━━━ EXERCISE DATA

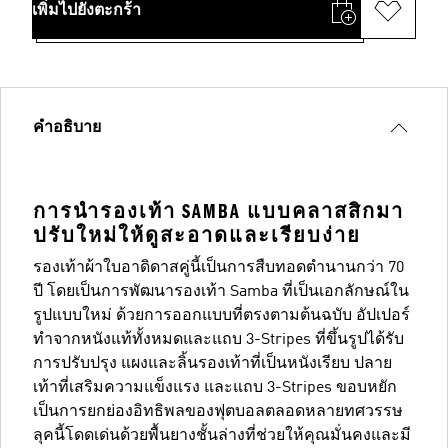
เพิ่มไปยังตะกร้า
คำอธิบาย
การนำรองเท้า SAMBA แบบคลาสสิกมา
ปรับใหม่ให้ดูสะอาดและเรียบง่าย
รองเท้าผ้าใบอาดิดาสคู่นี้เป็นการสืบทอดตำนานกว่า 70
ปี โดยเป็นการพัฒนารองเท้า Samba ที่เป็นเอกลักษณ์ใน
รูปแบบใหม่ ด้วยการออกแบบที่ตรงตามต้นฉบับ อัปเปอร์
ทำจากหนังแท้ทั้งหมดและแถบ 3-Stripes ที่ขึ้นรูปได้รับ
การปรับปรุง แผงและลิ้นรองเท้าที่เป็นหนังเรียบ ปลาย
เท้าที่เสริมความแข็งแรง และแถบ 3-Stripes ขอบหยัก
เป็นการยกย่องอิทธิพลของฟุตบอลตลอดหลายทศวรรษ
ลุคนี้โดดเด่นด้วยพื้นยางชั้นล่างที่ช่วยให้คุณมั่นคงและมี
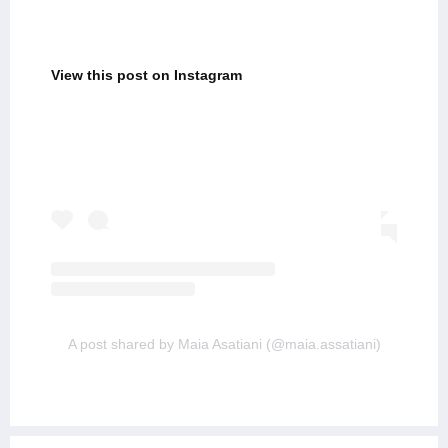
View this post on Instagram
A post shared by Maia Asatiani (@maia.assatiani)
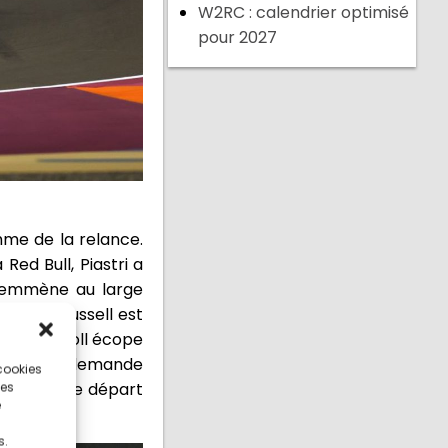
W2RC : calendrier optimisé
pour 2027
thme de la relance.
Red Bull, Piastri a
t emmène au large
oucle, Russell est
cedes. Stroll écope
équipe lui demande
 cookies
ait volé le départ
ces
e
s.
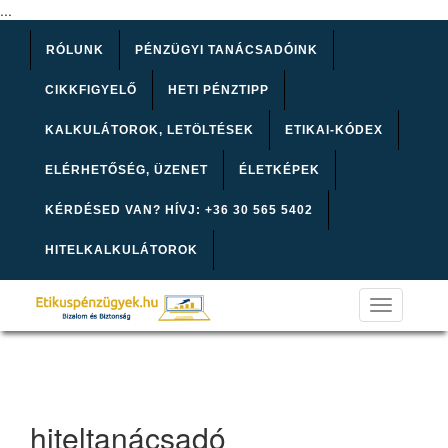
...
RÓLUNK
PÉNZÜGYI TANÁCSADÓINK
CIKKFIGYELŐ
HETI PÉNZTIPP
KALKULÁTOROK, LETÖLTÉSEK
ETIKAI-KÓDEX
ELÉRHETŐSÉG, ÜZENET
ÉLETKÉPEK
KÉRDÉSED VAN? HÍVJ: +36 30 565 5402
HITELKALKULÁTOROK
Toggle
navigation
hiteltanácsadó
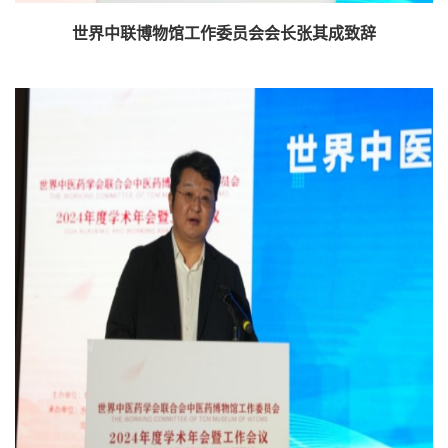
世界中联博物馆工作委员会会长张其成致辞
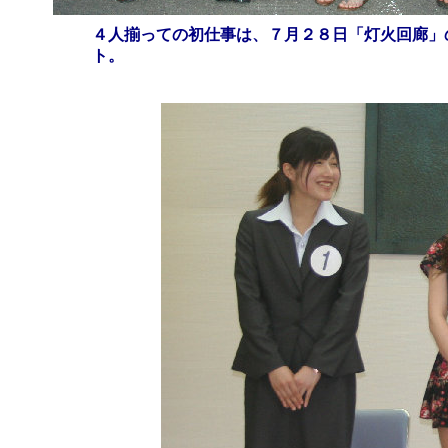
４人揃っての初仕事は、７月２８日「灯火回廊」
ト。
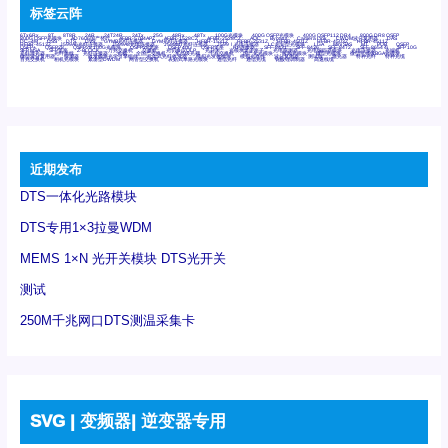
标签云阵
6Tx6Rx
8T
8T8R
24R
24T24R
24Tx
25G
48Rx
48Tx
100G光模块
400G OSFP光模块
400G QSFP112 DR4
800G DR8 OSFP
800G OSFP光模块
AD7606国产替代
AFBR-57B4APZ
AFBR-1528CZ
AFBR-2528CZ
AOC
Bypass
Camera Link
CWDM波分复用器
DAS
DC~4M
DSS
DTS
DVS
GYMB光纤连接器
GYM光纤连接器
HFBR-1531Z
HFBR-2531Z
HFBR-4501Z
HFBR-4503Z
HFBR-4511Z
HFBR-4513Z
J599A6光纤连接器
J599A8光电连接器
J599MT光纤连接器
J599Ⅰ光电连接器
LC超短型光模块
LGA
Mini SAS
MT
POB
QSFP
QSFP+
QSFP28
QSFP28 100G光模块
QSFP28笼座
QSFP 40G
QSFP笼座
RP连接器
SFF-8431
SFF-8436
SFF-8472
SFF-8654 4i
SFP 10G
SFP MSA
SFP笼座
Z-BLOCK
万兆交换机
交换机
光切换仪OLP
光开关
光模块笼子座子
光电探测器
光电编码器模块
光电连接器
光端机
光纤激光器
光纤跳线
光纤连接器
光耦
全国产交换机
军品级光耦
千兆交换机
国产化光模块
射频光模块
微型光模块
微型可插拔BGA光模块
微型波分复用器
探测器
收发模块光学引擎组件
机架式光纤收发器
模拟光发射模块
模拟光器件
波分复用器
测试版
激光器
特种光纤
特种光缆
百兆交换机
相机光模块
紧凑型DWDM
网管型交换机
表贴式单路光模块
通信光纤
通信光缆
铌酸锂调制器
高速线缆
近期发布
DTS一体化光路模块
DTS专用1×3拉曼WDM
MEMS 1×N 光开关模块 DTS光开关
测试
250M千兆网口DTS测温采集卡
SVG | 变频器| 逆变器专用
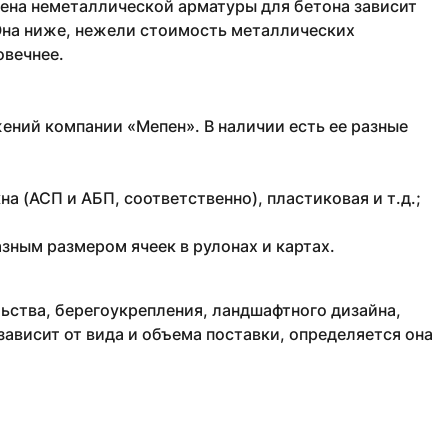
Цена неметаллической арматуры для бетона зависит
 Она ниже, нежели стоимость металлических
овечнее.
ений компании «Мепен». В наличии есть ее разные
а (АСП и АБП, соответственно), пластиковая и т.д.;
азным размером ячеек в рулонах и картах.
ьства, берегоукрепления, ландшафтного дизайна,
 зависит от вида и объема поставки, определяется она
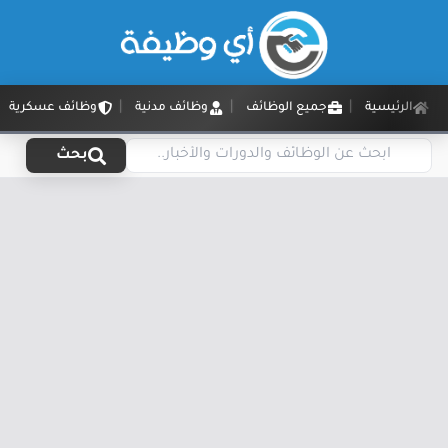
الرئيسية
جميع الوظائف
وظائف مدنية
وظائف عسكرية
بحث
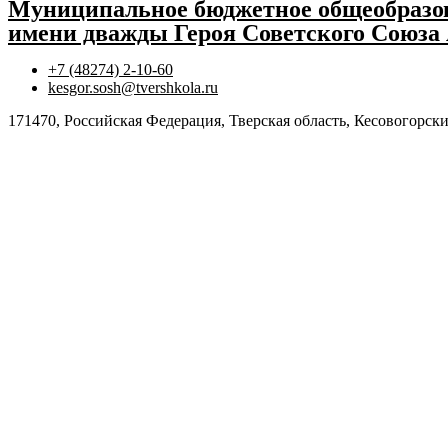
Муниципальное бюджетное общеобразов
имени дважды Героя Советского Союза
+7 (48274) 2-10-60
kesgor.sosh@tvershkola.ru
171470, Российская Федерация, Тверская область, Кесовогорски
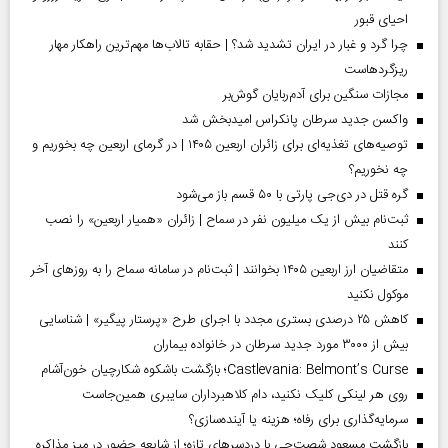
احیای قبور
چرا گرد و غبار در ایران تشدید شد؟ | حقابه تالاب‌ها مهم‌ترین راهکار مهار
ریزگردهاست
مجازات سنگین برای آدم‌ربایان گوش‌بر
واکسن جدید سرطان پانکراس امیدبخش شد
توصیه‌های تغذیه‌ای برای زائران اربعین ۱۴۰۵ | در گرمای اربعین چه بخوریم و
چه نخوریم؟
گره قتل در دی‌جی پارتی با ۵۰ قسم باز می‌شود
ثبت‌نام بیش از یک میلیون نفر در سماح | زائران «همیار اربعین» را نصب
کنند
متقاضیان ارز اربعین ۱۴۰۵ بخوانند | ثبت‌نام در سامانه سماح را به روز‌های آخر
موکول نکنید
کاهش ۲۵ درصدی بستری مجدد با اجرای طرح «پرستار پیگیر» | شناسایی
بیش از ۳۰۰۰ مورد جدید سرطان در خانواده بیماران
Castlevania: Belmont’s Curse؛ بازگشت باشکوه شکارچیان خون‌آشام
روی هر لینکی کلیک نکنید، دام کلاهبرداران سایبری همین‌جاست
سرمایه‌گذاری برای رفاه؛ هزینه یا آینده‌سازی؟
بازگشت مسعود شصت‌چی با دردسر‌های تازه؛ از شایعه حضور در میز مذاکره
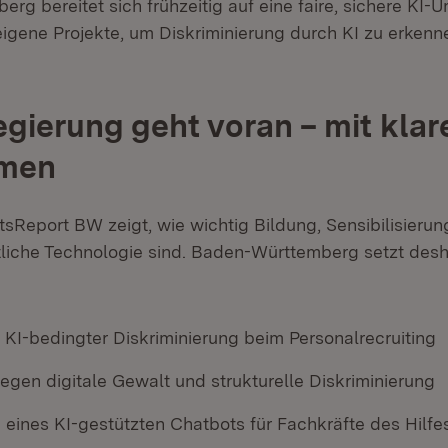
rg bereitet sich frühzeitig auf eine faire, sichere KI-
eigene Projekte, um Diskriminierung durch KI zu erkenn
gierung geht voran – mit klar
men
tsReport BW zeigt, wie wichtig Bildung, Sensibilisieru
tliche Technologie sind. Baden-Württemberg setzt desh
 KI-bedingter Diskriminierung beim Personalrecruiting
egen digitale Gewalt und strukturelle Diskriminierung
 eines KI-gestützten Chatbots für Fachkräfte des Hilf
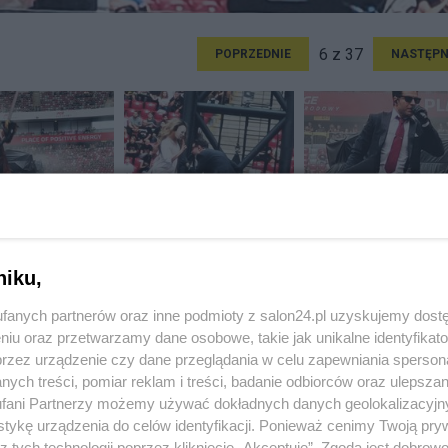
6 z 37
POPRZEDNIE
NASTĘPN
niku,
fanych partnerów oraz inne podmioty z salon24.pl uzyskujemy dost
niu oraz przetwarzamy dane osobowe, takie jak unikalne identyfikat
przez urządzenie czy dane przeglądania w celu zapewniania sperson
ych treści, pomiar reklam i treści, badanie odbiorców oraz ulepszan
fani Partnerzy możemy używać dokładnych danych geolokalizacyjn
tykę urządzenia do celów identyfikacji. Ponieważ cenimy Twoją pry
z tych technologii poprzez kliknięcie „Akceptuję”. Zgoda jest dobro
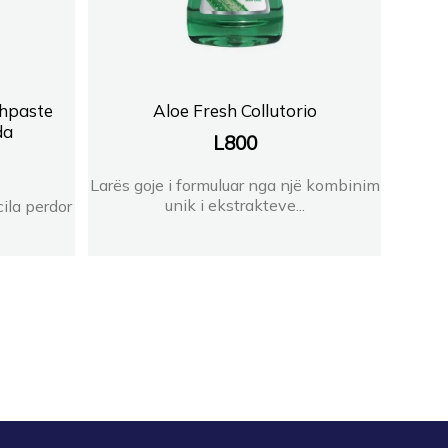
thpaste
Aloe Fresh Collutorio
da
L
800
Larës goje i formuluar nga një kombinim
unik i ekstrakteve...
ila perdor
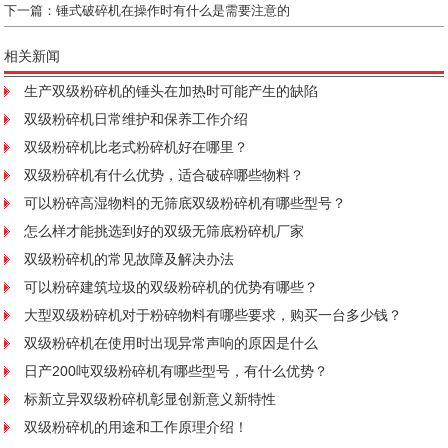
下一篇：
锤式破碎机在操作时有什么是需要注意的
相关新闻
生产双级粉碎机的锤头在加热时可能产生的缺陷
双级粉碎机日常维护和保养工作介绍
双级粉碎机比老式粉碎机好在哪里？
双级粉碎机有什么优势，适合破碎哪些物料？
可以粉碎高湿物料的无筛底双级粉碎机有哪些型号？
怎么样才能挑选到好的双级无筛底粉碎机厂家
双级粉碎机的常见故障及解决办法
可以粉碎建筑垃圾的双级粉碎机的优势有哪些？
大型双级粉碎机对于粉碎物料有哪些要求，购买一台多少钱？
双级粉碎机在使用时出现异常声响的原因是什么
日产200吨双级粉碎机有哪些型号，有什么优势？
标新立异双级粉碎机彰显创新意义新特性
双级粉碎机的用途和工作原理介绍！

━━━━━━

**PROBLEM STATEMENT**. Everything in the entries above should be returned exactly, apart from the pictures.

**FINISHED EXERCISE**.
เพิ่มไปยังตะกร้า
คำอธิบาย
การนำรองเท้า SAMBA แบบคลาสสิกมา
ปรับใหม่ให้ดูสะอาดและเรียบง่าย
รองเท้าผ้าใบอาดิดาสคู่นี้เป็นการสืบทอดตำนานกว่า 70
ปี โดยเป็นการพัฒนารองเท้า Samba ที่เป็นเอกลักษณ์ใน
รูปแบบใหม่ ด้วยการออกแบบที่ตรงตามต้นฉบับ อัปเปอร์
ทำจากหนังแท้ทั้งหมดและแถบ 3-Stripes ที่ขึ้นรูปได้รับ
การปรับปรุง แผงและลิ้นรองเท้าที่เป็นหนังเรียบ ปลาย
เท้าที่เสริมความแข็งแรง และแถบ 3-Stripes ขอบหยัก
เป็นการยกย่องอิทธิพลของฟุตบอลตลอดหลายทศวรรษ
ลุคนี้โดดเด่นด้วยพื้นยางชั้นล่างที่ช่วยให้คุณมั่นคงและมี
View this post on Instagram
A post shared by Maia Asatiani (@maia.assatiani)
W2RC : calendrier optimisé
pour 2027
thme de la relance.
Red Bull, Piastri a
t emmène au large
oucle, Russell est
cedes. Stroll écope
équipe lui demande
 cookies
ait volé le départ
ces
e
s.
...
RÓLUNK
PÉNZÜGYI TANÁCSADÓINK
CIKKFIGYELŐ
HETI PÉNZTIPP
KALKULÁTOROK, LETÖLTÉSEK
ETIKAI-KÓDEX
ELÉRHETŐSÉG, ÜZENET
ÉLETKÉPEK
KÉRDÉSED VAN? HÍVJ: +36 30 565 5402
HITELKALKULÁTOROK
Toggle
navigation
hiteltanácsadó
世界中联博物馆工作委员会会长张其成致辞
４人揃っての初仕事は、７月２８日「灯火回廊」
ト。
标签云阵
6Tx6Rx
8T
8T8R
24R
24T24R
24Tx
25G
48Rx
48Tx
100G光模块
400G OSFP光模块
400G QSFP112 DR4
800G DR8 OSFP
800G OSFP光模块
AD7606国产替代
AFBR-57B4APZ
AFBR-1528CZ
AFBR-2528CZ
AOC
Bypass
Camera Link
CWDM波分复用器
DAS
DC~4M
DSS
DTS
DVS
GYMB光纤连接器
GYM光纤连接器
HFBR-1531Z
HFBR-2531Z
HFBR-4501Z
HFBR-4503Z
HFBR-4511Z
HFBR-4513Z
J599A6光纤连接器
J599A8光电连接器
J599MT光纤连接器
J599Ⅰ光电连接器
LC超短型光模块
LGA
Mini SAS
MT
POB
QSFP
QSFP+
QSFP28
QSFP28 100G光模块
QSFP28笼座
QSFP 40G
QSFP笼座
RP连接器
SFF-8431
SFF-8436
SFF-8472
SFF-8654 4i
SFP 10G
SFP MSA
SFP笼座
Z-BLOCK
万兆交换机
交换机
光切换仪OLP
光开关
光模块笼子座子
光电探测器
光电编码器模块
光电连接器
光端机
光纤激光器
光纤跳线
光纤连接器
光耦
全国产交换机
军品级光耦
千兆交换机
国产化光模块
射频光模块
微型光模块
微型可插拔BGA光模块
微型波分复用器
探测器
收发模块光学引擎组件
机架式光纤收发器
模拟光发射模块
模拟光器件
波分复用器
测试版
激光器
特种光纤
特种光缆
百兆交换机
相机光模块
紧凑型DWDM
网管型交换机
表贴式单路光模块
通信光纤
通信光缆
铌酸锂调制器
高速线缆
近期发布
DTS一体化光路模块
DTS专用1×3拉曼WDM
MEMS 1×N 光开关模块 DTS光开关
测试
250M千兆网口DTS测温采集卡
SVG | 变频器| 逆变器专用
Цена неметаллической арматуры для бетона зависит
 Она ниже, нежели стоимость металлических
овечнее.
ений компании «Мепен». В наличии есть ее разные
а (АСП и АБП, соответственно), пластиковая и т.д.;
азным размером ячеек в рулонах и картах.
ьства, берегоукрепления, ландшафтного дизайна,
 зависит от вида и объема поставки, определяется она
الرئيسية
جميع الوظائف
وظائف مدنية
وظائف عسكرية
بحث
Муниципальное бюджетное общеобразов
имени дважды Героя Советского Союза
+7 (48274) 2-10-60
kesgor.sosh@tvershkola.ru
171470, Российская Федерация, Тверская область, Кесовогорски
احیای قبور
چرا گرد و غبار در ایران تشدید شد؟ | حقابه تالاب‌ها مهم‌ترین راهکار مهار
ریزگردهاست
مجازات سنگین برای آدم‌ربایان گوش‌بر
واکسن جدید سرطان پانکراس امیدبخش شد
توصیه‌های تغذیه‌ای برای زائران اربعین ۱۴۰۵ | در گرمای اربعین چه بخوریم و
چه نخوریم؟
گره قتل در دی‌جی پارتی با ۵۰ قسم باز می‌شود
ثبت‌نام بیش از یک میلیون نفر در سماح | زائران «همیار اربعین» را نصب
کنند
متقاضیان ارز اربعین ۱۴۰۵ بخوانند | ثبت‌نام در سامانه سماح را به روز‌های آخر
موکول نکنید
کاهش ۲۵ درصدی بستری مجدد با اجرای طرح «پرستار پیگیر» | شناسایی
بیش از ۳۰۰۰ مورد جدید سرطان در خانواده بیماران
Castlevania: Belmont’s Curse؛ بازگشت باشکوه شکارچیان خون‌آشام
روی هر لینکی کلیک نکنید، دام کلاهبرداران سایبری همین‌جاست
سرمایه‌گذاری برای رفاه؛ هزینه یا آینده‌سازی؟
بازگشت مسعود شصت‌چی با دردسر‌های تازه؛ از شایعه حضور در میز مذاکره
rg bereitet sich frühzeitig auf eine faire, sichere KI-
eigene Projekte, um Diskriminierung durch KI zu erkenn
gierung geht voran – mit klar
men
tsReport BW zeigt, wie wichtig Bildung, Sensibilisieru
tliche Technologie sind. Baden-Württemberg setzt desh
 KI-bedingter Diskriminierung beim Personalrecruiting
egen digitale Gewalt und strukturelle Diskriminierung
 eines KI-gestützten Chatbots für Fachkräfte des Hilf
6 z 37
POPRZEDNIE
NASTĘPN
niku,
fanych partnerów oraz inne podmioty z salon24.pl uzyskujemy dost
niu oraz przetwarzamy dane osobowe, takie jak unikalne identyfikat
przez urządzenie czy dane przeglądania w celu zapewniania sperson
ych treści, pomiar reklam i treści, badanie odbiorców oraz ulepszan
fani Partnerzy możemy używać dokładnych danych geolokalizacyjn
tykę urządzenia do celów identyfikacji. Ponieważ cenimy Twoją pry
z tych technologii poprzez kliknięcie „Akceptuję”. Zgoda jest dobro
thpaste
Aloe Fresh Collutorio
da
L
800
Larës goje i formuluar nga një kombinim
unik i ekstrakteve...
ila perdor
下一篇：
锤式破碎机在操作时有什么是需要注意的
相关新闻
生产双级粉碎机的锤头在加热时可能产生的缺陷
双级粉碎机日常维护和保养工作介绍
双级粉碎机比老式粉碎机好在哪里？
双级粉碎机有什么优势，适合破碎哪些物料？
可以粉碎高湿物料的无筛底双级粉碎机有哪些型号？
怎么样才能挑选到好的双级无筛底粉碎机厂家
双级粉碎机的常见故障及解决办法
可以粉碎建筑垃圾的双级粉碎机的优势有哪些？
大型双级粉碎机对于粉碎物料有哪些要求，购买一台多少钱？
双级粉碎机在使用时出现异常声响的原因是什么
日产200吨双级粉碎机有哪些型号，有什么优势？
标新立异双级粉碎机彰显创新意义新特性
双级粉碎机的用途和工作原理介绍！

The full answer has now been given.